Fig. 4: Left side: sequential PET images from an individual cat undergoing 60-min MCAO and reperfusion resulting in an unfavorable outcome. Images represent CBF, CMR2, and OEF before (control), immediately after and 30 min after MCAO, and after reperfusion. During the ischemic episode, CMRO2 deteriorated further and the initially increased OEF decreased already during ischemia. After reperfusion, pronounced hyperperfusion occurred in this particular cat, and final CMRglc showed major deficits. Right side: patient study demonstrating only partially successful reperfusion after thrombolysis (frontal part of ischemic focus), resulting, however, in pronounced hyperperfusion. Structural damage as determined by MRI occurred in this particular case in both nonreperfused and hyperperfused portions of the ischemic territory.

Fig. 5: Left side: sequential PET images from an individual cat undergoing 60-min MCAO and reperfusion resulting in a favorable outcome.
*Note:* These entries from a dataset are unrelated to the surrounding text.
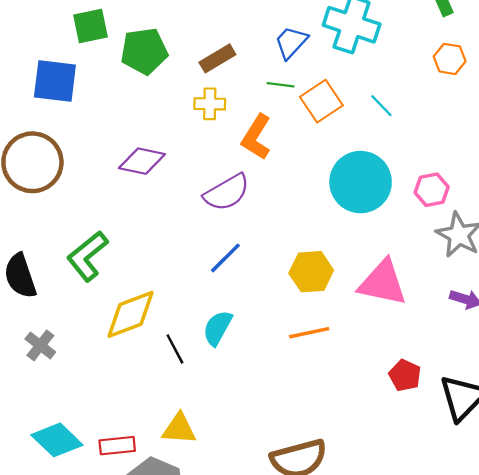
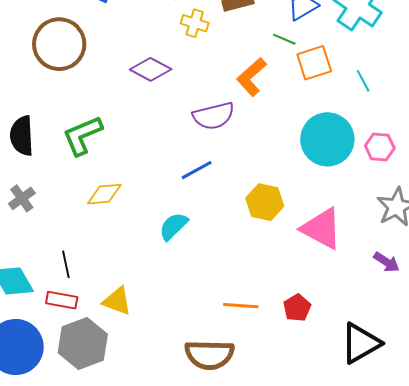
yellow cross: (210, 104) -> (195, 23), moved
pink hexagon: (432, 190) -> (380, 147), moved
yellow diamond: (130, 314) -> (104, 194), size x0.7
orange line: (309, 333) -> (241, 306), moved
black line: (175, 349) -> (66, 264), moved
red pentagon: (405, 375) -> (297, 308), moved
Images represent CBF, CMRO2 and OEF before (control), immediately after and at the end of MCAO and after reperfusion. During the ischemic episode, CMRO2 did not deteriorate further and OEF remained increased. Hyperperfusion was not pronounced in this particular cat, and final CMRglc did not show major deficits. Right side: patient study demonstrating successful reperfusion after thrombolysis. Structural damage as determined by MRI did not occur in this particular case.

   Cerebral angiography conducted soon after the onset of stroke demonstrates arterial occlusion in up to 80 percent of acute infarctions (Fieschi et al., 1989; del Zoppo et al., 1992). Thrombolytic recanalization of occluded arteries therefore may reduce the degree of injury to the brain if it is done before the process of infarction has been completed. Since intracerebral hemorrhage was a frequent major complication reported in early trials of thrombolytic therapy (Wardlaw et al., 1997) the use of recombinant human tissue plasminogen activator (rt-PA) for cerebral arterial thrombolysis required careful evaluation of both, the risks and the potential benefits in controlled randomized multitracer trials.

   In ECASS I, 620 patients were randomized and treated within 6 hours from the onset of symptoms (Hacke et al., 1995). The dose of rt-PA was 1.1 mg/kg body weight up to 100 mg. A bolus of 10 % of the total dose was injected intravenously within 1-2 min followed by the rest of the dose as an intravenous infusion lasting 1 hour. The primary predetermined endpoints were Barthel Index (BI) and modified Rankin Scale (mRS) at day 90. Patients who died received the worst score in BI and mRS. The occurrence of large parenchymatous hemorrhages was significantly more frequently in the rt-PA-treated patients (19.8% v. 6.5%). No significant difference was seen between rt-PA and placebo in the primary outcome events due to increased mortality of rt-PA-treated patients at day 90 compared with placebo-treated patients (22.4 vs 15.8%). If the results of ECASS I had been analyzed based on the NINDS methodology of dichotomized outcomes, ECASS I would have been a positive trial.

   The NINDS rt-PA Stroke Study Group enrolled and treated 624 patients within 3 hours of the onset of symptoms, half of them within 90 min (The NINDS rt-PA Stroke Study Group, 1995). The dose of rt-PA was 0.9 mg/kg body weight (maximum 90 mg), 10% of which was given as a bolus followed by delivery of the remaining 90% as a constant infusion over a period of 60 min. It assessed the clinical outcome according to BI, mRS, Glasgow Outcome Scale and National Institute of Health Stroke Scale. In the NINDS trial, 11-13% more patients in the rt-PA arm reached an excellent functional outcome with no increase in mortality, although symptomatic hemorrhages were increased tenfold by thrombolysis (6.4 vs 0.6%). On the basis of the results, rt-PA was approved in the US for use within a 3-hour time window.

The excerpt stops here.